**THE RECORDS:**
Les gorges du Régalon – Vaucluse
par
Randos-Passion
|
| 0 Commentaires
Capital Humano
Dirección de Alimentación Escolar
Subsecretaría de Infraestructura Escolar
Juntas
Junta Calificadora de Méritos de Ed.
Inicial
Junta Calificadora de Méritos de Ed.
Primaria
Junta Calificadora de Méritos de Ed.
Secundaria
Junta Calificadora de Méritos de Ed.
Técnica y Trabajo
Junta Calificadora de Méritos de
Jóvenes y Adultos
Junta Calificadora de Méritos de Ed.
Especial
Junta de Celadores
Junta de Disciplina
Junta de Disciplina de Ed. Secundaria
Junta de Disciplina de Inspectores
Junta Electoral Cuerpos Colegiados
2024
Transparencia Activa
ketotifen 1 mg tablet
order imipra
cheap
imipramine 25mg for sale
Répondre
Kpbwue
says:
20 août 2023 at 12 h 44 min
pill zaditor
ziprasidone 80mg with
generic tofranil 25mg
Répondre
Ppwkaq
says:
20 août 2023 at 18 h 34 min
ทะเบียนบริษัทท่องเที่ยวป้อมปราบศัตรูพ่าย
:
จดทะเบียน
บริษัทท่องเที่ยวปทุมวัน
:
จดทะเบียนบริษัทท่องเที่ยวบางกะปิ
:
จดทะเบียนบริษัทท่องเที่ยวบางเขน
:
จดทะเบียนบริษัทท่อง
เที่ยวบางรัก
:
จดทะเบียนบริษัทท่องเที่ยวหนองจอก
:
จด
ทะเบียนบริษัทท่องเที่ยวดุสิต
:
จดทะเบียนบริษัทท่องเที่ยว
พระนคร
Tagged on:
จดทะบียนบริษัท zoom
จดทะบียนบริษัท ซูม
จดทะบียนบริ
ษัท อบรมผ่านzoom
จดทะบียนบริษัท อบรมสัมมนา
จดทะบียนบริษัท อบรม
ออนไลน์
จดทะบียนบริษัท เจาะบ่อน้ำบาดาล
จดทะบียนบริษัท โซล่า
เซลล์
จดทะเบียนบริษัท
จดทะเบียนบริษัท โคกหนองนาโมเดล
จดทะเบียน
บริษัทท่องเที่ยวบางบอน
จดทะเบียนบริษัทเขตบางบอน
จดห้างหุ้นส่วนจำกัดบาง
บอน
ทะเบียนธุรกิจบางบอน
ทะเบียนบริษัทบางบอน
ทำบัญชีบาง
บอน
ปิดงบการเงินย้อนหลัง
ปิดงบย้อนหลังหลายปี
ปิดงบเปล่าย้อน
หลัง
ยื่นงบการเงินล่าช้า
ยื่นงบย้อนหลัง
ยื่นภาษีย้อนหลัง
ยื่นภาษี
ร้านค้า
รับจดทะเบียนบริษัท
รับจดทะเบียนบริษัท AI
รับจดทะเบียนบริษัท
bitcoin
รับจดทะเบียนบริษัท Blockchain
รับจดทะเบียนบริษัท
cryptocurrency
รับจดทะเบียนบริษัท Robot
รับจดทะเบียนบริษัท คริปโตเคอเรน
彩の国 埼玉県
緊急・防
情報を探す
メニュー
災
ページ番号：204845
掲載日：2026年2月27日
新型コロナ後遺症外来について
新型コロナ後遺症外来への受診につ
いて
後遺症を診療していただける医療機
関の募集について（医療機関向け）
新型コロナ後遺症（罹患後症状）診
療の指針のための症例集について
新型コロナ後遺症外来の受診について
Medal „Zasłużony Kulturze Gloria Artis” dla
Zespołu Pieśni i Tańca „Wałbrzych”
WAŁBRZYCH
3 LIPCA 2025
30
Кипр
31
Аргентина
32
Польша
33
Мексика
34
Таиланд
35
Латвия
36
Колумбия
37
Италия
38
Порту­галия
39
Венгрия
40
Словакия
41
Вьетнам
---
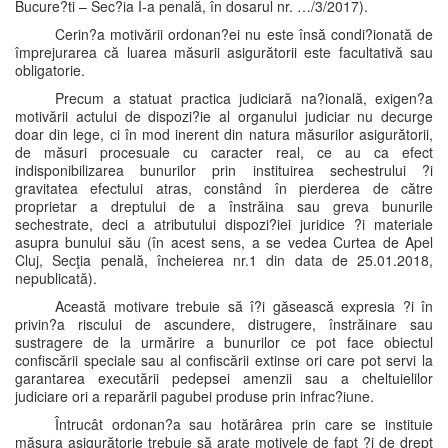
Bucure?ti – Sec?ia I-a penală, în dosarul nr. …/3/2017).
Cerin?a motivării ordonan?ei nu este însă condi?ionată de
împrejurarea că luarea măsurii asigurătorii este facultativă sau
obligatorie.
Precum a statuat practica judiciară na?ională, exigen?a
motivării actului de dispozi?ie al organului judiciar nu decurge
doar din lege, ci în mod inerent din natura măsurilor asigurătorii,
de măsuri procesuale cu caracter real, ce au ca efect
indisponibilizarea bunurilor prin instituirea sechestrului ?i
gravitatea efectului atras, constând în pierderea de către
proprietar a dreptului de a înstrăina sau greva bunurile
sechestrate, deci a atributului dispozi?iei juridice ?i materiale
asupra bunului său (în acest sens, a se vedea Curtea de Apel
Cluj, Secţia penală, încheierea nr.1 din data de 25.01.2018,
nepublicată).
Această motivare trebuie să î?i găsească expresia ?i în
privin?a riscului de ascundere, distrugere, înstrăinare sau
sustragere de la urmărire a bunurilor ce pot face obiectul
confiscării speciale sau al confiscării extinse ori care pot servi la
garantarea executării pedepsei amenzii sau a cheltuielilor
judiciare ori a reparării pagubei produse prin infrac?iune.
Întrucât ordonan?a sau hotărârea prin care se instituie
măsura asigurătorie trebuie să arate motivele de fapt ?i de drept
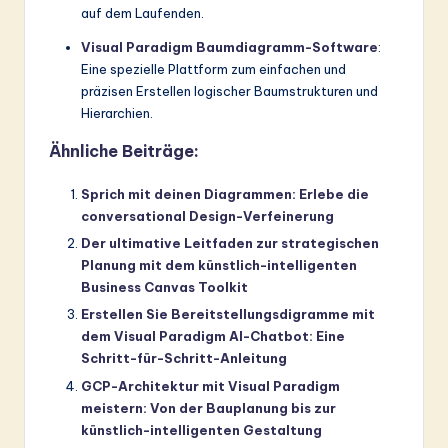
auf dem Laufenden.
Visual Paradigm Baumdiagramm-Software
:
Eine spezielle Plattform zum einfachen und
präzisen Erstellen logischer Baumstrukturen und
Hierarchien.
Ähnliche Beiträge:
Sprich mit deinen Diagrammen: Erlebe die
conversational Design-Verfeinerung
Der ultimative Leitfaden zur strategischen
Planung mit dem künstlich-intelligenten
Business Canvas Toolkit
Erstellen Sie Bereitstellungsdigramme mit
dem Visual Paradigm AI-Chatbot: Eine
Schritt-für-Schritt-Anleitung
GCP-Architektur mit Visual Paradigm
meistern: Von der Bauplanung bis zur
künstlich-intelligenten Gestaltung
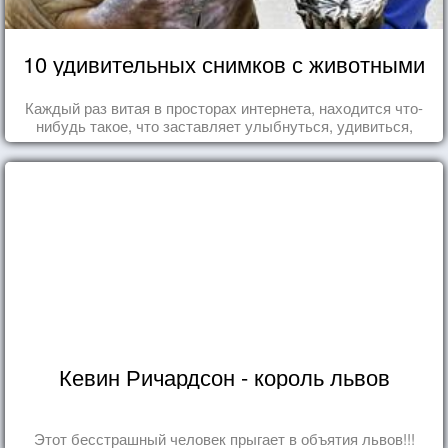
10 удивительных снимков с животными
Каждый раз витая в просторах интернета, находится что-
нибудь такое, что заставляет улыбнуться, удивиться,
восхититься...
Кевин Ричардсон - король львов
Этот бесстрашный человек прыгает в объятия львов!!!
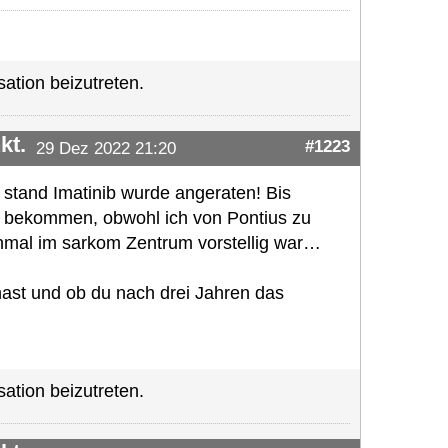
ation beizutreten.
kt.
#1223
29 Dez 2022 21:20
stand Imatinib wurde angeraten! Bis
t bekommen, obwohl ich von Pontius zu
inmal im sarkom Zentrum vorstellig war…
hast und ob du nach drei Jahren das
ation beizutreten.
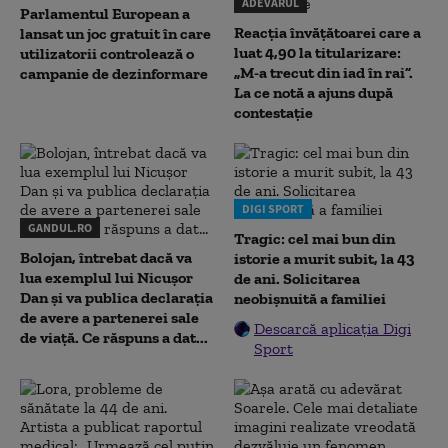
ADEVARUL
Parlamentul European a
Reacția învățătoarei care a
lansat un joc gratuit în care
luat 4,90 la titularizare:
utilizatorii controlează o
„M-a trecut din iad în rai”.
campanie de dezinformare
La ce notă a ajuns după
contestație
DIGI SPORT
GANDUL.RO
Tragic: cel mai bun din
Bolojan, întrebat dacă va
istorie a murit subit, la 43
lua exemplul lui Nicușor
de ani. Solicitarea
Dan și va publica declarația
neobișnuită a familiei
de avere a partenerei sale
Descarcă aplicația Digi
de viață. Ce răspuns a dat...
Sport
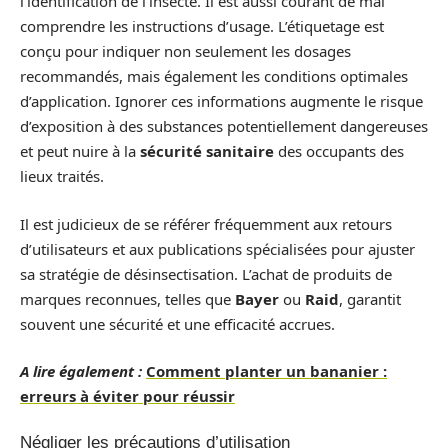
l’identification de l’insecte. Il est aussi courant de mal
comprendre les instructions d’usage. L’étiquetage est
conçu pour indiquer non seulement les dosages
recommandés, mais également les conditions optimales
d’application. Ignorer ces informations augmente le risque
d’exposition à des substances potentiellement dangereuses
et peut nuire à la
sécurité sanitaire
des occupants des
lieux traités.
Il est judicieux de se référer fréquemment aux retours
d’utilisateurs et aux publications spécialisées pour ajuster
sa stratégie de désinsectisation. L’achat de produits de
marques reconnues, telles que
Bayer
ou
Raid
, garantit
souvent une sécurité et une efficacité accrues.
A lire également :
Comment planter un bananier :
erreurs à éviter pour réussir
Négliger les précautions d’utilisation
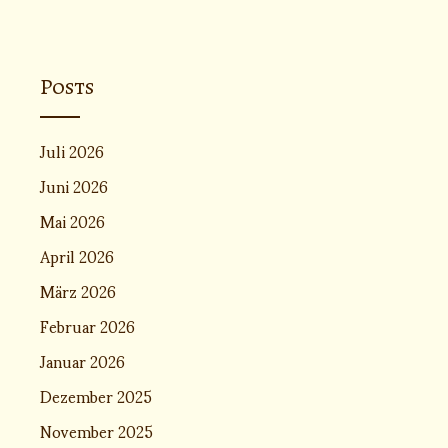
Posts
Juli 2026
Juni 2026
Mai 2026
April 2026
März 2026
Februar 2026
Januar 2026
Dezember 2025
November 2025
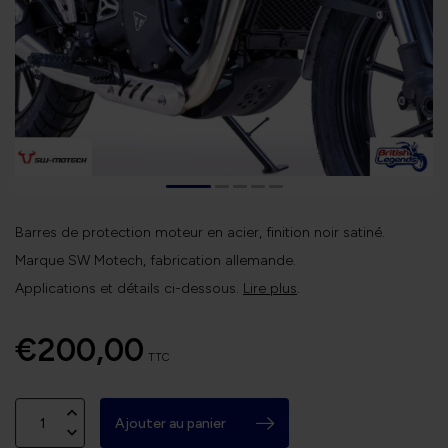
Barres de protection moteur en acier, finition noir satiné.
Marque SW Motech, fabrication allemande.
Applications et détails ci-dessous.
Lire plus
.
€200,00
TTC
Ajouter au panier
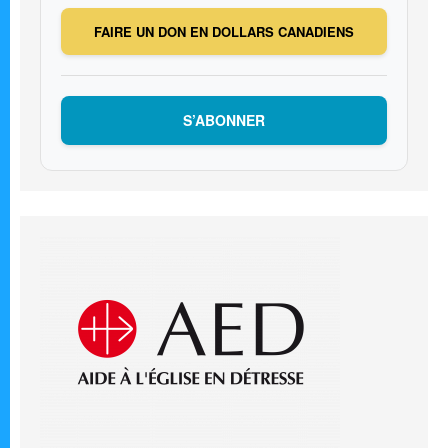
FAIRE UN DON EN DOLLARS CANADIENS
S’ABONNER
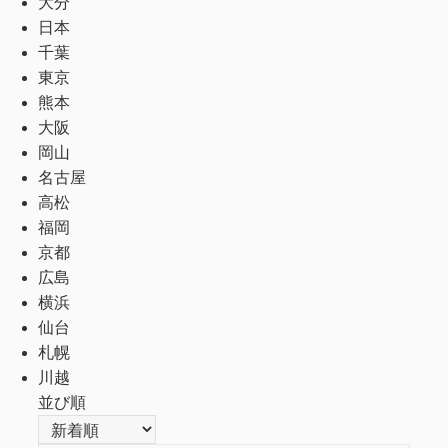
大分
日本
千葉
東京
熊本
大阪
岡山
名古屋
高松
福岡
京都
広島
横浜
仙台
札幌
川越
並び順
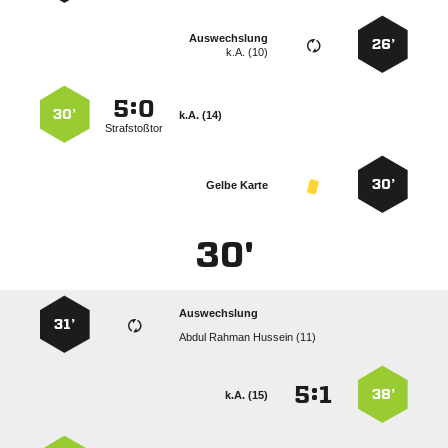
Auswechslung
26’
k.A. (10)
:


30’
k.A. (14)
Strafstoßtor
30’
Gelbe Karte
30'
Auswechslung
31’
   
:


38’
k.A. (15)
---
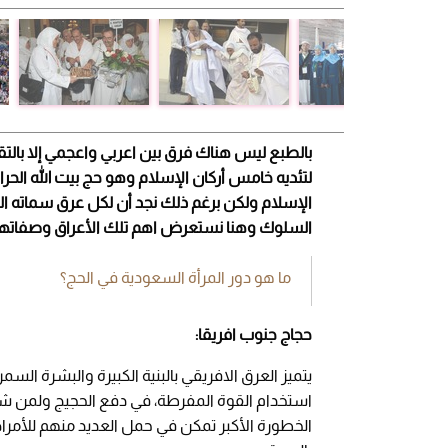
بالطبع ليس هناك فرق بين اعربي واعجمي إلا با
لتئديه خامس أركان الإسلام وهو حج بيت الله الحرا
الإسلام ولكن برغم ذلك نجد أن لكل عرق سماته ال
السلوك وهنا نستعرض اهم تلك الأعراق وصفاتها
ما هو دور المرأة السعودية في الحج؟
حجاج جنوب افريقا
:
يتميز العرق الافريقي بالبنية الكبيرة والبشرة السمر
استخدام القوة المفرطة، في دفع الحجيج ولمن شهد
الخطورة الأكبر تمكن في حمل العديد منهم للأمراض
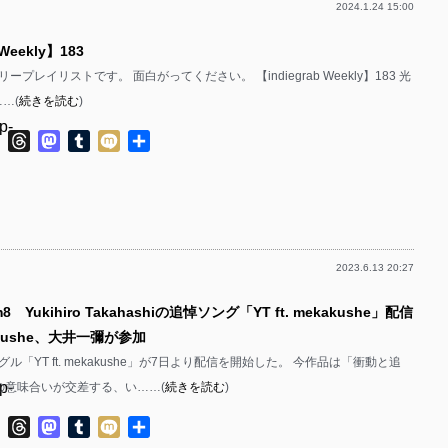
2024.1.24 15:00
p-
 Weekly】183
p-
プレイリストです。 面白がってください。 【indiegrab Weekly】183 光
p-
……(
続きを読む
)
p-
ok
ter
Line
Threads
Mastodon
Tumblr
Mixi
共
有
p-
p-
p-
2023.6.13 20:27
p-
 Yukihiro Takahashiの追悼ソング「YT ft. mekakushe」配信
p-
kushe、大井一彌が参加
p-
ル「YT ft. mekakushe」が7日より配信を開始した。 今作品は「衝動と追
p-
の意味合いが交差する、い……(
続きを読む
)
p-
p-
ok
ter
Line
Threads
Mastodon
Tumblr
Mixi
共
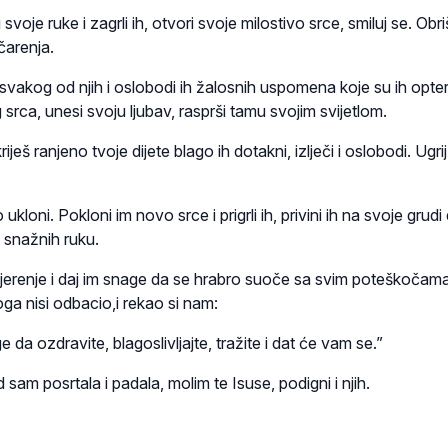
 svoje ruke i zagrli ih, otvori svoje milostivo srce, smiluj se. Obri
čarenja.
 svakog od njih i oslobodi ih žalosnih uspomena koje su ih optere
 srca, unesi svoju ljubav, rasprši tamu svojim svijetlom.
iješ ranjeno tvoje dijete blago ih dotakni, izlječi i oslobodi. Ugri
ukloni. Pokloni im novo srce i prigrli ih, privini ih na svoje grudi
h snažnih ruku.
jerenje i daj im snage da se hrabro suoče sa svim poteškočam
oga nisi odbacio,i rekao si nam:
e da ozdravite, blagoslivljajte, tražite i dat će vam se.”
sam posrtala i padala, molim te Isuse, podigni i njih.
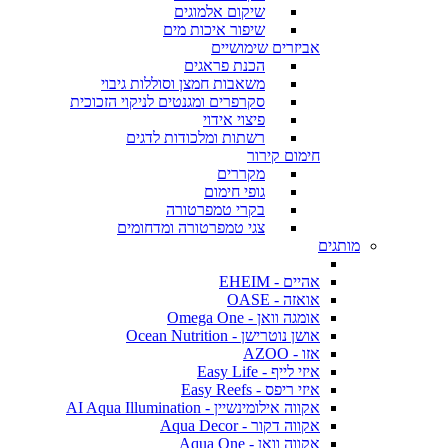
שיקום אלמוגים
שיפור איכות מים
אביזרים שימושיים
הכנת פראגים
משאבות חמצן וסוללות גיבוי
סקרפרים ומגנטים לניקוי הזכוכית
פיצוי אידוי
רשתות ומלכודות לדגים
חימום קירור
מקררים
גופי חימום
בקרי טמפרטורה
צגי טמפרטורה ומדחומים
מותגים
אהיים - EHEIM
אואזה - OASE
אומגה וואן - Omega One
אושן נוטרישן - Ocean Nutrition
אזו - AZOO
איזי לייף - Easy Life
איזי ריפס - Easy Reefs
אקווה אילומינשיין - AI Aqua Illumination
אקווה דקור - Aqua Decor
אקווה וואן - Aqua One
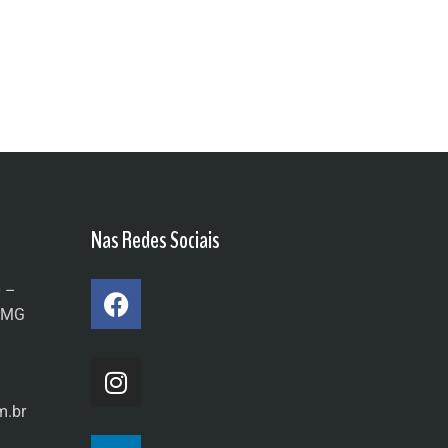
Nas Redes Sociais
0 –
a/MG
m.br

**ACTIVITY:**
Using the entries above, tally every line that holds the word "intelligenten". Answer with that number only.

**TASK OUTPUT:**
2